SPH’s in-house brand safety classification AI helps expand ad inventory
Ideas Blog | 29 November 2021
In the world of programmatic advertising, impressions are sold and ads are delivered by algorithms within milliseconds. So how can publishers help advertisers ensure their digital ads are delivered in a brand-safe environment?
Right now, advertisers rely on topic keywords provided by publishers to ensure their advertisements are placed alongside content that is appropriate for their brand. Singapore Press Holdings, like most publishers, uses a variety of APIs to ensure these keywords are generated accurately and made accessible to our ad tech platforms.
For brand safety protection, brands can rely on SPH’s solution powered by machine learning models developed and maintained by our data science team and business stakeholders.
Making our site safer for brands
Our brand safety API generates two crucial metadata for each article:
- An overall brand safety score.
- The brand safety topics associated with the article.
SPH Data Scientist Lu Yongning explained the choice of metadata: “By decoupling the brand safety score with brand safety topics, we enable the best of both worlds. We can have the flexibility to fine-tune our standards for brand safety while at the same time provide more keywords for audience segmentation via targeting and exclusion.”
“The brand safety score also serves as a guardrail. No matter what keywords appear, as long as the brand safety AI determines an article is not brand-safe, it will indicate as such.”
Right now, the brand safety score is an internal threshold that the SPH team sets for its articles. The customer experience will remain unchanged as advertisers will still target ads by topic keywords. In the future, we may allow thresholds to be set dynamically and varied across our customers. That way, we provide finer controls to brand safety for customers with different risk appetites.

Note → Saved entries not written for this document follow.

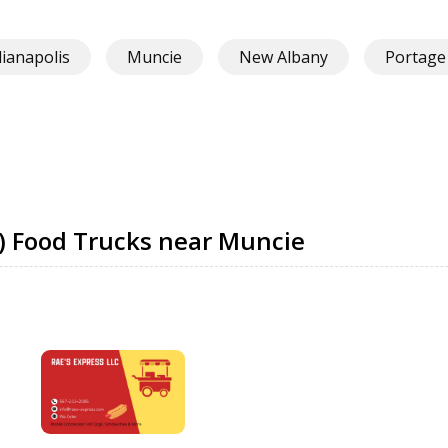
dianapolis
Muncie
New Albany
Portage
) Food Trucks near Muncie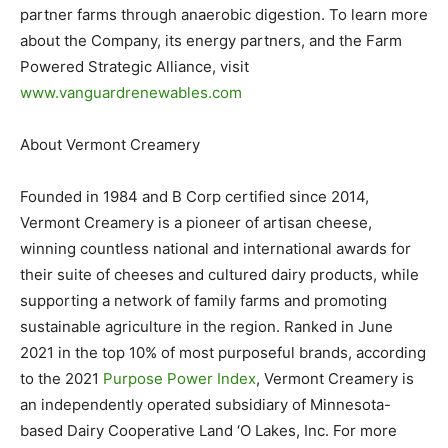
partner farms through anaerobic digestion. To learn more
about the Company, its energy partners, and the Farm
Powered Strategic Alliance, visit
www.vanguardrenewables.com
About Vermont Creamery
Founded in 1984 and B Corp certified since 2014,
Vermont Creamery is a pioneer of artisan cheese,
winning countless national and international awards for
their suite of cheeses and cultured dairy products, while
supporting a network of family farms and promoting
sustainable agriculture in the region. Ranked in June
2021 in the top 10% of most purposeful brands, according
to the 2021
Purpose Power Index
, Vermont Creamery is
an independently operated subsidiary of Minnesota-
based Dairy Cooperative Land ‘O Lakes, Inc. For more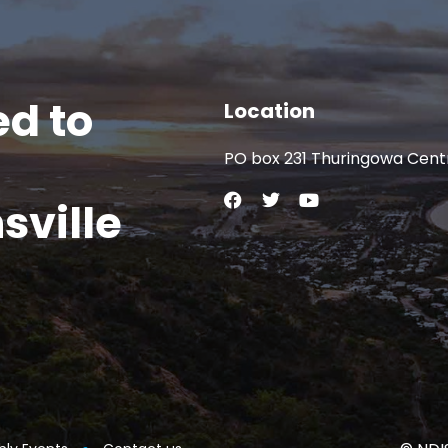
d to
Location
PO box 231 Thuringowa Cent
sville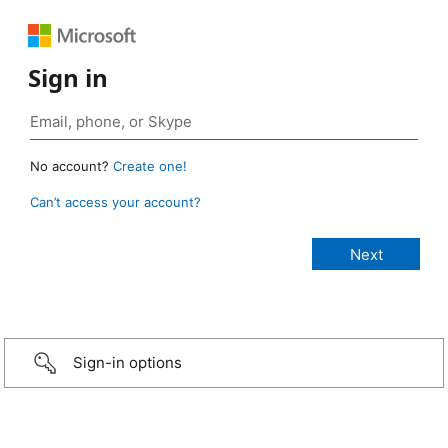
Sign in
No account?
Create one!
Can’t access your account?
Sign-in options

Lower latency, greater inventory
By hosting the Brand Safety Classification API in-house, we have reduced the average latency of our API calls, which led to an increase in ad inventory. In our post-deployment test, we found the in-house API was able to identify 14% more inventory than our vendor’s API. An added benefit of having lower latency is that it enables faster page loads, which in turn leads to more responsive sites and consequently improves the overall user experience.

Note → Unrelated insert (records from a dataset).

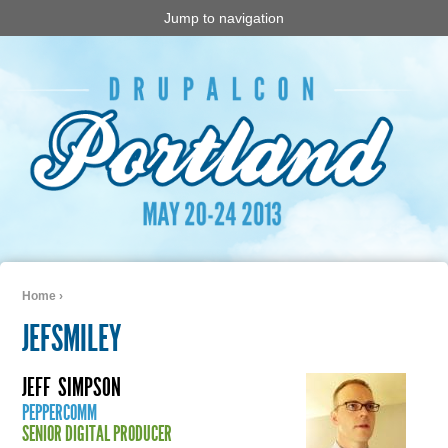
Jump to navigation
Home
›
You are here
JEFSMILEY
JEFF
SIMPSON
PEPPERCOMM
SENIOR DIGITAL PRODUCER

Accuracy is an important consideration in brand safety classification. To minimise risks to our advertiser’s brand, it is imperative to err on the side of caution; false negatives need to be minimised. As with any classification task, a precision-recall trade-off has to be made when setting the AI model’s threshold. A high recall is associated with lower false negatives while high precision is associated with lower false positives. In this case, we tuned our model to ensure a high recall is achieved.

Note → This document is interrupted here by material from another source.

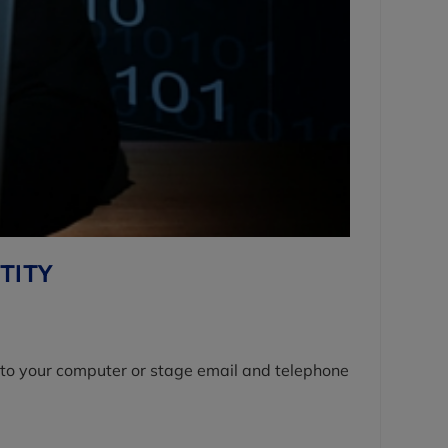
TITY
 into your computer or stage email and telephone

To measure this empirically, we benchmarked our AI model against our vendor’s API using human-labeled test data. The results show our model was overly strict (high recall), whereas the vendor’s API was overly lax in brand safety classification.
Being overly strict with our model does come at a cost: It reduces our total brand-safe inventory. However, with the added inventory brought by lower latency, the in-house solution was able to provide a net 5% increase in ad inventory over the existing solution.
Improved flexibility
The solution also gives us the flexibility to refine our content taxonomy to better serve the needs of our customers. Standard keywords used in the industry could be complemented with ad hoc ones that could better identify with new emerging topics. The solution will also enable us to create bespoke topics for clients when the need arises.
Embracing the “Day One” attitude has helped the SPH team overcome obstacles along the path of innovation to provide the best solution for our customers. Right now, we are working to extend our solution to include an automated feedback loop between AI-assisted topic discovery, human validation, and machine learning.